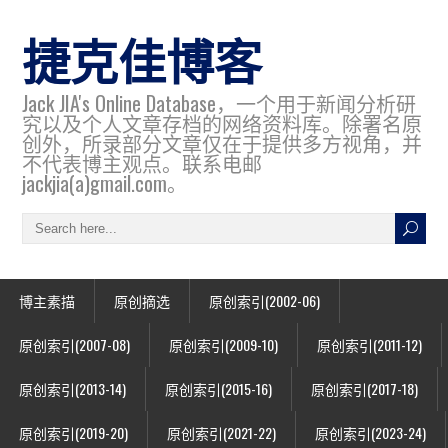
捷克佳博客
Jack JIA's Online Database，一个用于新闻分析研
究以及个人文章存档的网络资料库。除署名原
创外，所录部分文章仅在于提供多方视角，并
不代表博主观点。联系电邮
jackjia(a)gmail.com。
博主素描
原创摘选
原创索引(2002-06)
原创索引(2007-08)
原创索引(2009-10)
原创索引(2011-12)
原创索引(2013-14)
原创索引(2015-16)
原创索引(2017-18)
原创索引(2019-20)
原创索引(2021-22)
原创索引(2023-24)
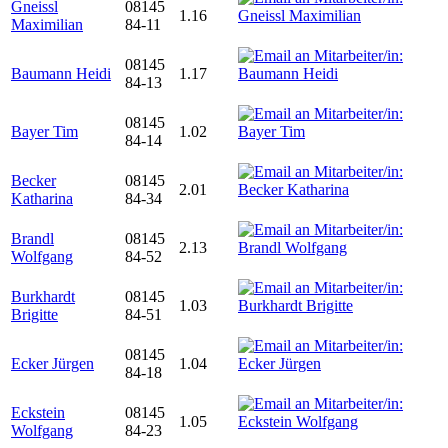
Gneissl
08145
1.16
Maximilian
84-11
08145
Baumann Heidi
1.17
84-13
08145
Bayer Tim
1.02
84-14
Becker
08145
2.01
Katharina
84-34
Brandl
08145
2.13
Wolfgang
84-52
Burkhardt
08145
1.03
Brigitte
84-51
08145
Ecker Jürgen
1.04
84-18
Eckstein
08145
1.05
Wolfgang
84-23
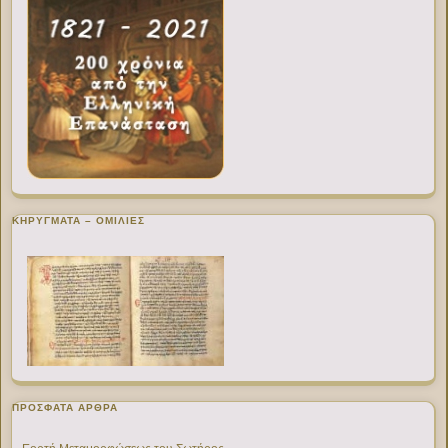
ΚΗΡΥΓΜΑΤΑ – ΟΜΙΛΙΕΣ
ΠΡΌΣΦΑΤΑ ΆΡΘΡΑ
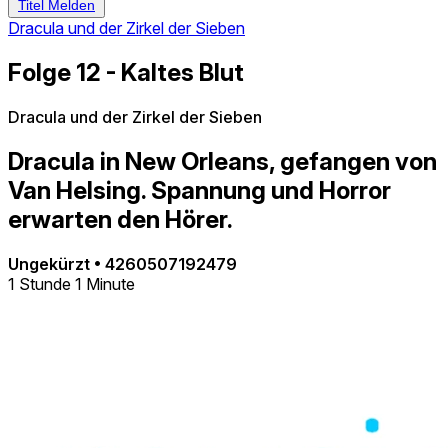
Titel Melden
Dracula und der Zirkel der Sieben
Folge 12 - Kaltes Blut
Dracula und der Zirkel der Sieben
Dracula in New Orleans, gefangen von
Van Helsing. Spannung und Horror
erwarten den Hörer.
Ungekürzt
•
4260507192479
1 Stunde 1 Minute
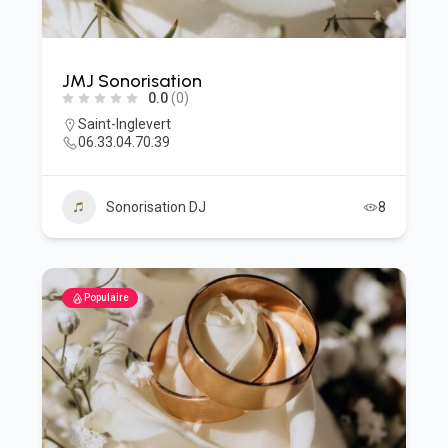
JMJ Sonorisation
0.0
(0)
Saint-Inglevert
06.33.04.70.39
Sonorisation DJ
8
Populaire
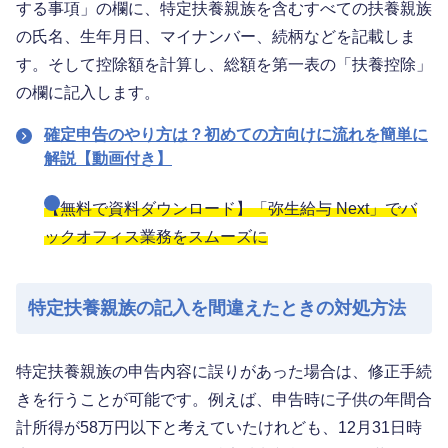
する事項」の欄に、特定扶養親族を含むすべての扶養親族
の氏名、生年月日、マイナンバー、続柄などを記載しま
す。そして控除額を計算し、総額を第一表の「扶養控除」
の欄に記入します。
確定申告のやり方は？初めての方向けに流れを簡単に
解説【動画付き】
【無料で資料ダウンロード】「弥生給与 Next」でバ
ックオフィス業務をスムーズに
特定扶養親族の記入を間違えたときの対処方法
特定扶養親族の申告内容に誤りがあった場合は、修正手続
きを行うことが可能です。例えば、申告時に子供の年間合
計所得が58万円以下と考えていたけれども、12月31日時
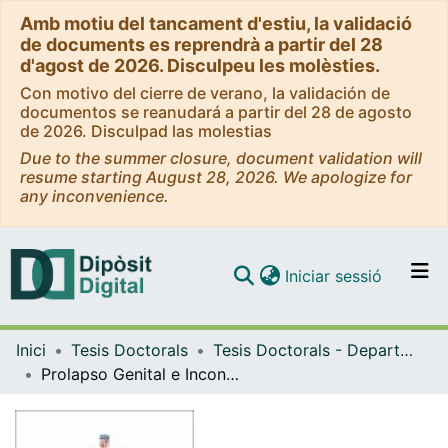
Amb motiu del tancament d'estiu, la validació
de documents es reprendrà a partir del 28
d'agost de 2026. Disculpeu les molèsties.
Con motivo del cierre de verano, la validación de
documentos se reanudará a partir del 28 de agosto
de 2026. Disculpad las molestias
Due to the summer closure, document validation will
resume starting August 28, 2026. We apologize for
any inconvenience.
(current)
Iniciar sessió
Comunitats i col·leccions
Inici
Tesis Doctorals
Tesis Doctorals - Departament - Obstetrícia i Ginecologia, Pediatria i Radiologia i Medicina Física
Navega per tot el DD
Prolapso Genital e Incontinencia Urinaria de Esfuerzo: Diferencias en su Génesis
Com publicar
Contacte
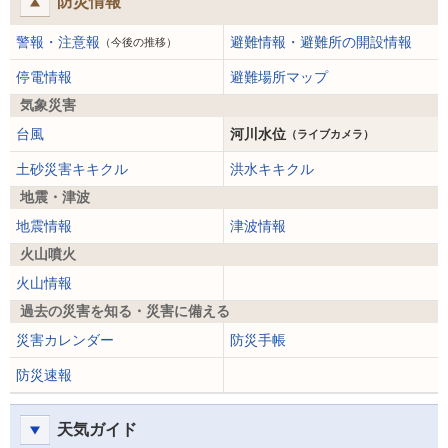
防災情報
警報・注意報
避難情報・避難所の開設情報
（今後の推移）
停電情報
避難場所マップ
気象災害
台風
河川水位
（ライブカメラ）
土砂災害キキクル
洪水キキクル
地震・津波
地震情報
津波情報
火山噴火
火山情報
過去の災害を知る・災害に備える
災害カレンダー
防災手帳
防災速報
天気ガイド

- **EXERCISE DETAILS**:
A word-for-word copy of every entry, with the pictures left out, is the required answer.

- **SOLVED EXERCISE**:
捷克佳博客
Jack JIA's Online Database，一个用于新闻分析研
究以及个人文章存档的网络资料库。除署名原
创外，所录部分文章仅在于提供多方视角，并
不代表博主观点。联系电邮
jackjia(a)gmail.com。
博主素描
原创摘选
原创索引(2002-06)
原创索引(2007-08)
原创索引(2009-10)
原创索引(2011-12)
原创索引(2013-14)
原创索引(2015-16)
原创索引(2017-18)
原创索引(2019-20)
原创索引(2021-22)
原创索引(2023-24)
Gneissl
08145
1.16
Maximilian
84-11
08145
Baumann Heidi
1.17
84-13
08145
Bayer Tim
1.02
84-14
Becker
08145
2.01
Katharina
84-34
Brandl
08145
2.13
Wolfgang
84-52
Burkhardt
08145
1.03
Brigitte
84-51
08145
Ecker Jürgen
1.04
84-18
Eckstein
08145
1.05
Wolfgang
84-23
ΚΗΡΥΓΜΑΤΑ – ΟΜΙΛΙΕΣ
ΠΡΌΣΦΑΤΑ ΆΡΘΡΑ
Titel Melden
Dracula und der Zirkel der Sieben
Folge 12 - Kaltes Blut
Dracula und der Zirkel der Sieben
Dracula in New Orleans, gefangen von
Van Helsing. Spannung und Horror
erwarten den Hörer.
Ungekürzt
•
4260507192479
1 Stunde 1 Minute
JMJ Sonorisation
0.0
(0)
Saint-Inglevert
06.33.04.70.39
Sonorisation DJ
8
Populaire
する事項」の欄に、特定扶養親族を含むすべての扶養親族
の氏名、生年月日、マイナンバー、続柄などを記載しま
す。そして控除額を計算し、総額を第一表の「扶養控除」
の欄に記入します。
確定申告のやり方は？初めての方向けに流れを簡単に
解説【動画付き】
【無料で資料ダウンロード】「弥生給与 Next」でバ
ックオフィス業務をスムーズに
特定扶養親族の記入を間違えたときの対処方法
特定扶養親族の申告内容に誤りがあった場合は、修正手続
きを行うことが可能です。例えば、申告時に子供の年間合
計所得が58万円以下と考えていたけれども、12月31日時
Amb motiu del tancament d'estiu, la validació
de documents es reprendrà a partir del 28
d'agost de 2026. Disculpeu les molèsties.
Con motivo del cierre de verano, la validación de
documentos se reanudará a partir del 28 de agosto
de 2026. Disculpad las molestias
Due to the summer closure, document validation will
resume starting August 28, 2026. We apologize for
any inconvenience.
(current)
Iniciar sessió
Comunitats i col·leccions
Inici
Tesis Doctorals
Tesis Doctorals - Departament - Obstetrícia i Ginecologia, Pediatria i Radiologia i Medicina Física
Navega per tot el DD
Prolapso Genital e Incontinencia Urinaria de Esfuerzo: Diferencias en su Génesis
Com publicar
Contacte
防災情報
警報・注意報
避難情報・避難所の開設情報
（今後の推移）
停電情報
避難場所マップ
気象災害
台風
河川水位
（ライブカメラ）
土砂災害キキクル
洪水キキクル
地震・津波
地震情報
津波情報
火山噴火
火山情報
過去の災害を知る・災害に備える
災害カレンダー
防災手帳
防災速報
天気ガイド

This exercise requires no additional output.